Brief: Records follow. Print exactly the lines from the one that has "ment of your new neighborhood." through the one that has "INCLUDED IN", inclusive, and omit the pictures.

Stored dataset items:
'''

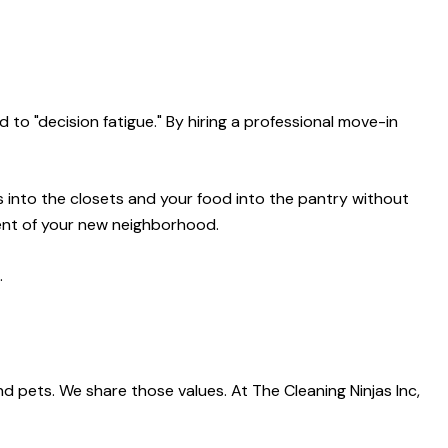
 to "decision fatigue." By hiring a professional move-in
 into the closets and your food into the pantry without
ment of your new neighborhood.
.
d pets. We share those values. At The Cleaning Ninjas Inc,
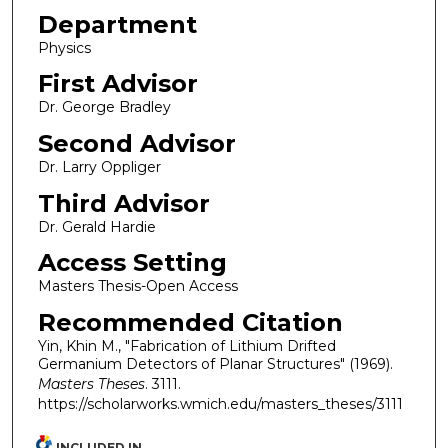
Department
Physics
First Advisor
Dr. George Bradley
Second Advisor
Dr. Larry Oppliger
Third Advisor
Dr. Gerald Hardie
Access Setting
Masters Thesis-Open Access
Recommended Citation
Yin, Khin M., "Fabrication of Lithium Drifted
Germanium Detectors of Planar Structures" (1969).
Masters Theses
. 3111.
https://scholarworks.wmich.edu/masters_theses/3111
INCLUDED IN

'''
'''

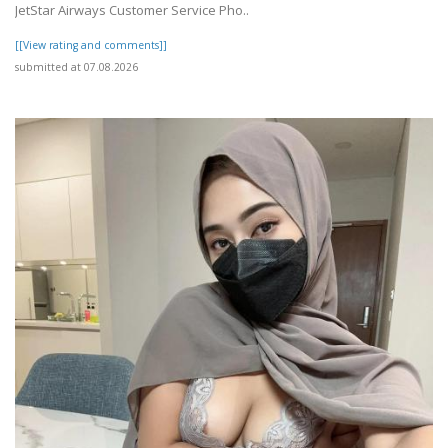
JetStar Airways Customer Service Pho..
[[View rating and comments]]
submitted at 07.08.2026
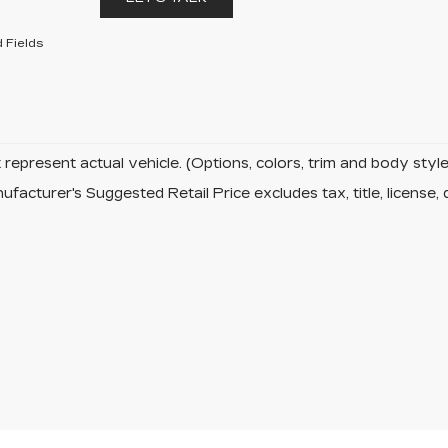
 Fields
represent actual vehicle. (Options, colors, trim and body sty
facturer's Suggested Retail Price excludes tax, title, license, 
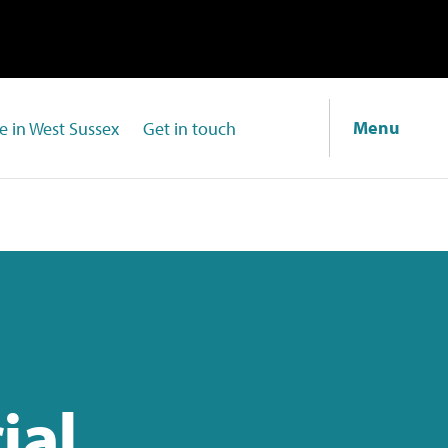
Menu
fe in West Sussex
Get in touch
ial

'''
'''

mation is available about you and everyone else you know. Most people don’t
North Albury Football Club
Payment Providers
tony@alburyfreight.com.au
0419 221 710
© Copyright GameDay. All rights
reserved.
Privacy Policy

'''

Solution to the exercise:
ment of your new neighborhood.
.
d pets. We share those values. At The Cleaning Ninjas Inc,
Department
Physics
First Advisor
Dr. George Bradley
Second Advisor
Dr. Larry Oppliger
Third Advisor
Dr. Gerald Hardie
Access Setting
Masters Thesis-Open Access
Recommended Citation
Yin, Khin M., "Fabrication of Lithium Drifted
Germanium Detectors of Planar Structures" (1969).
Masters Theses
. 3111.
https://scholarworks.wmich.edu/masters_theses/3111
INCLUDED IN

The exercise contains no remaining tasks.